*Exercise instructions:* Identify all lines of the data containing the string "Universidad" and copy them.

*Extracted page text data:*
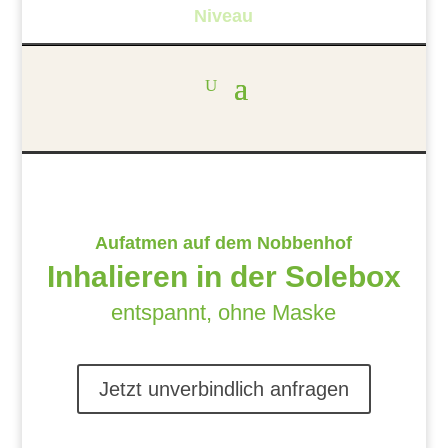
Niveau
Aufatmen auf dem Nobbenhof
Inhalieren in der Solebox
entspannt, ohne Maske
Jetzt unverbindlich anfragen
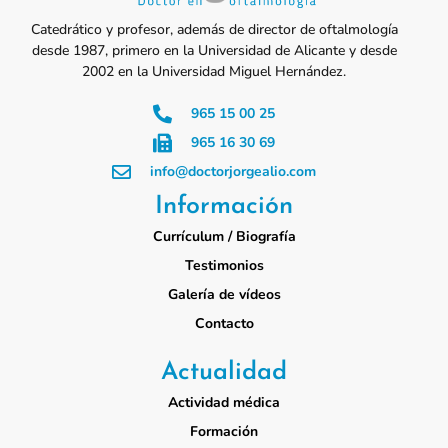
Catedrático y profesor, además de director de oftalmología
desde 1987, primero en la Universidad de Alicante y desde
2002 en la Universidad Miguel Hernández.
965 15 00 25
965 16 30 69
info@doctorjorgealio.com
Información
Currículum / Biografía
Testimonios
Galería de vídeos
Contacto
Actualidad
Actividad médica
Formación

*Final answer:*
desde 1987, primero en la Universidad de Alicante y desde
2002 en la Universidad Miguel Hernández.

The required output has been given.